They got salt water in their veins and barnacles on their backs.
    At the hospital, they rush Gene into surgery while I wait on a bench in the hallway. Because I’m not wearing a shirt and I’m covered in deep purple blotches of dried blood, nurses keep coming to me to ask if I’m okay.
    Two hours later a doctor comes out and says, “Missed his carotid artery by inches. You did the right thing or your dad would have died.” I don’t respond. I too am getting Gene and my dad all mixed up in my head. It’s a nice feeling, and I sit down on the floor and collapse because I’m so happy he isn’t dead.

I slept right through the morning.
    The sun is blazing, and it feels like a thousand degrees in my room.
    “You okay?” My mom is standing in the doorway with her eyebrows all twisted together. I sit up and cover myself with a sheet.
    “Yeah, I’m okay.”
    “He’s going to survive, thanks to you, Jake,” my mom says. “You never did tell me how you got him to the hospital,” she says, pressing me.
    “I got some help from another quahogger. I don’t know him. Look, I don’t really want to talk about it right now. What time is it?”
    “It’s ten thirty.”
    “Oh, damn. I gotta go.” I scramble out of bed and start grabbing clothes, suddenly remembering Gene’s boat.
Did the anchor hold? Are the quahogs rotting in this heat?
Did it get salvaged?
    “Just because you work on a fishing boat doesn’t mean you can talk like a sailor. Not in this house, young man.”
    “Sorry, Mom.” I try squeezing past her, but she’s blocking my way, holding out a thick manila envelope wrapped in duct tape. “Before you go running off again, do you want to explain this?”
    I grab the envelope and turn it over. On the back, in thick black marker, it says 
J. C.
    I know who left it.
    “Someone slipped it through the mail slot sometime last night. It was there this morning when we were setting up,” she says.

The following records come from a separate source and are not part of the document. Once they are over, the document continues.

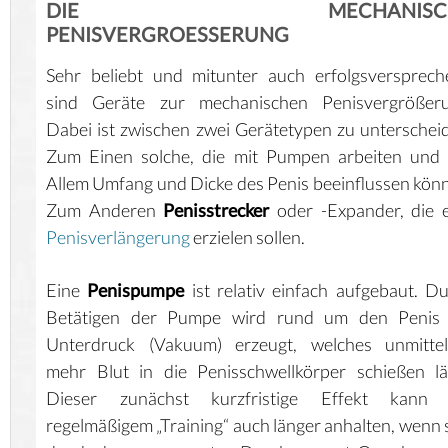
DIE MECHANISCH
PENISVERGROESSERUNG
Sehr beliebt und mitunter auch erfolgsversprec
sind Geräte zur mechanischen Penisvergrößeru
Dabei ist zwischen zwei Gerätetypen zu unterschei
Zum Einen solche, die mit Pumpen arbeiten und 
Allem Umfang und Dicke des Penis beeinflussen kön
Zum Anderen
Penisstrecker
oder -Expander, die 
Penisverlängerung
erzielen sollen.
Eine
Penispumpe
ist relativ einfach aufgebaut. D
Betätigen der Pumpe wird rund um den Penis 
Unterdruck (Vakuum) erzeugt, welches unmittel
mehr Blut in die Penisschwellkörper schießen lä
Dieser zunächst kurzfristige Effekt kann 
regelmäßigem „Training“ auch länger anhalten, wenn 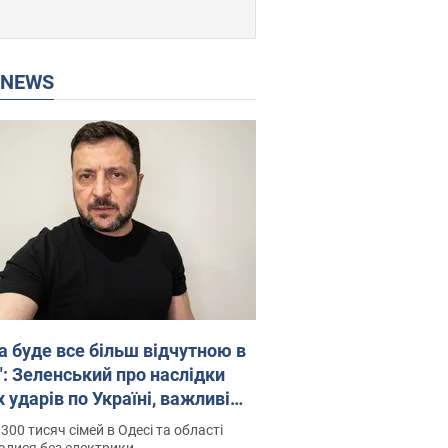
P NEWS
а буде все більш відчутною в
": Зеленський про наслідки
 ударів по Україні, важливі
 й атаки по об'єктах ворога.
300 тисяч сімей в Одесі та області
о
алися без електрики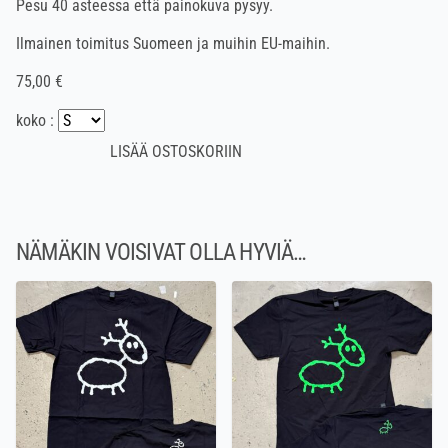
Pesu 40 asteessa että painokuva pysyy.
Ilmainen toimitus Suomeen ja muihin EU-maihin.
75,00 €
koko :
NÄMÄKIN VOISIVAT OLLA HYVIÄ…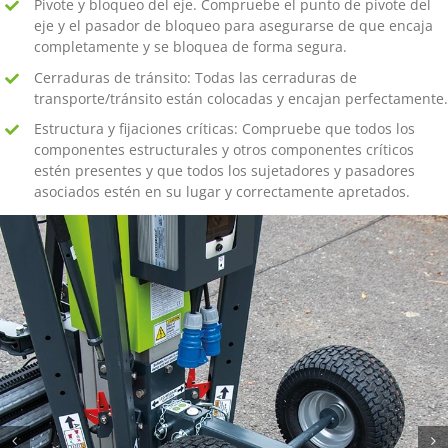
Pivote y bloqueo del eje. Compruebe el punto de pivote del
eje y el pasador de bloqueo para asegurarse de que encaja
completamente y se bloquea de forma segura.
Cerraduras de tránsito: Todas las cerraduras de
transporte/tránsito están colocadas y encajan perfectamente.
Estructura y fijaciones críticas: Compruebe que todos los
componentes estructurales y otros componentes críticos
estén presentes y que todos los sujetadores y pasadores
asociados estén en su lugar y correctamente apretados.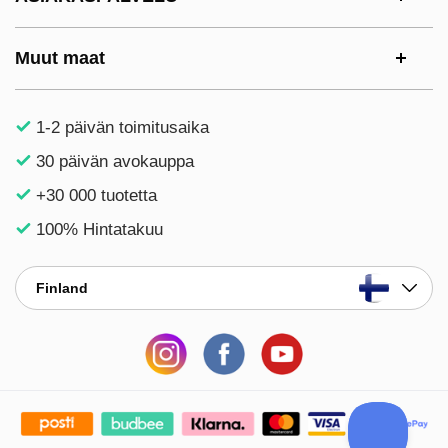
Muut maat
1-2 päivän toimitusaika
30 päivän avokauppa
+30 000 tuotetta
100% Hintatakuu
Finland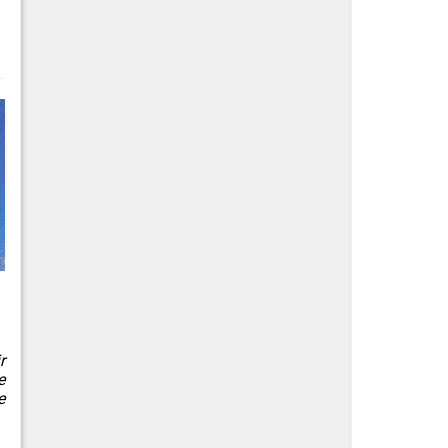
r
e
e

    “It’s from Tommy, just some tapes he borrowed.” Not a very good lie, but I’m not waiting around to see if it works. I shoot out the door and down the back stairs as the screen door slams behind me.
    Once I’m out of sight, down by the seawall, I pull out my knife and cut open the envelope. The silver tape is thick, but the blade glides through it to reveal a stack of twenty-dollar bills and a note.
    Hawkline is tied up at Stanley’s Marina. Sold out your quahogs. Took forty bucks for my trouble.
    Captain
    A wave of guilt washes over me when I remember thinking that Captain may have
salvaged
the Hawkline. I stuff the bills and the note in my pocket and head over to the bus stop on Main Street.
    I climb onto the 11:03 bus to Providence. The air inside is stale and everyone looks tired. I find my way toward the back, slump down in the last seat, and before we leave Warren, I’m asleep.
    I awaken and look outside and see Rhode Island Hospital. I jump out of my seat and bound toward the front of the bus.
    “Excuse me! I need to get off. This is my stop. I need to get off !”
    The bus squeaks and with a great hiss of air comes to a halt.
    “All right, all right.” The bus driver grins down at me from the big wide mirror above him. “Watch your step.”
    “What time does this bus go back to Warren?”
    The driver hands me a small paper schedule. “You want to catch the Newport bus. Every hour on the half hour till six.”
    “Thanks.” I walk up the hill toward the hospital.
    Inside, the sharp smell of cleaning products and the bright fluorescent lights immediately remind me of yesterday, of coming in with Gene on the stretcher, with people sticking things in his arms, and the blood and the plastic mask over his mouth. I get chills thinking about it.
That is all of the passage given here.